_Task statement_.
Check each line of the entries below for the string "ГОСТ"; copy every line where it appears.

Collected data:
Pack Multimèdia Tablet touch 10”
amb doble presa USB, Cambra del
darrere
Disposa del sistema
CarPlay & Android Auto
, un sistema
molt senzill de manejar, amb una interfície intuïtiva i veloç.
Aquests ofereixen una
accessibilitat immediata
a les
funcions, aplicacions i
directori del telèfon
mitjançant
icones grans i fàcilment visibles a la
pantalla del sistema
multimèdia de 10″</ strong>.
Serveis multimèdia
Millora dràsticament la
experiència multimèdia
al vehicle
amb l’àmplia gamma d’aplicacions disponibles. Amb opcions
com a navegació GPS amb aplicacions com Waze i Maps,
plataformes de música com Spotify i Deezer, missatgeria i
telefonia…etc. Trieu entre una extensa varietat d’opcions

...

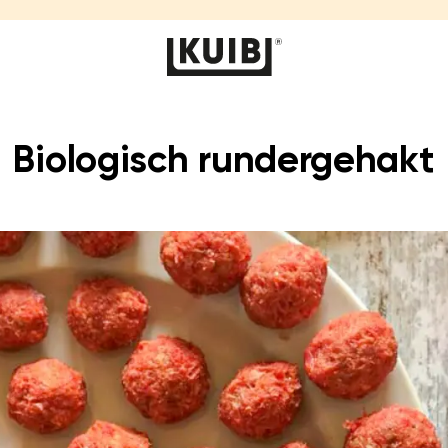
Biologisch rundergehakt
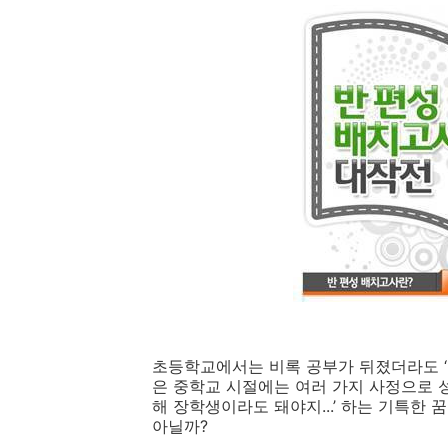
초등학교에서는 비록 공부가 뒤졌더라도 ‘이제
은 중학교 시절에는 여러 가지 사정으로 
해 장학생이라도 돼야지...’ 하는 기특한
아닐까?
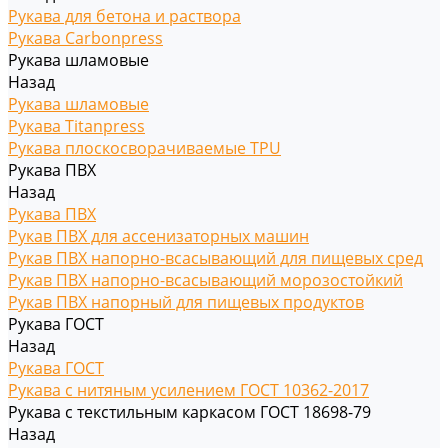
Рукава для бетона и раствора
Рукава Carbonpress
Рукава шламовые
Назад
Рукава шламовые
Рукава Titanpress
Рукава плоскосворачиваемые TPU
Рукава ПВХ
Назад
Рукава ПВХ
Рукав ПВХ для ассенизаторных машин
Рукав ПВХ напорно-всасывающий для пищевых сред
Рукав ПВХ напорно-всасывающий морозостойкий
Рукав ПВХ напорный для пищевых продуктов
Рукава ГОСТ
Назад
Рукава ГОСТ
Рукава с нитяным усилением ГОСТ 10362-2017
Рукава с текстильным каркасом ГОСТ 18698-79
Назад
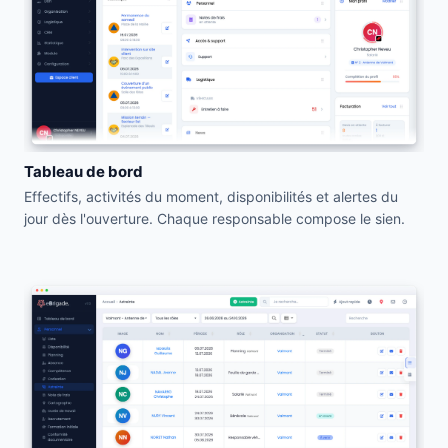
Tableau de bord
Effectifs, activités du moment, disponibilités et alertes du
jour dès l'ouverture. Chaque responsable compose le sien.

_Expected answer_.
Рукава ГОСТ
Рукава ГОСТ
Рукава с нитяным усилением ГОСТ 10362-2017
Рукава с текстильным каркасом ГОСТ 18698-79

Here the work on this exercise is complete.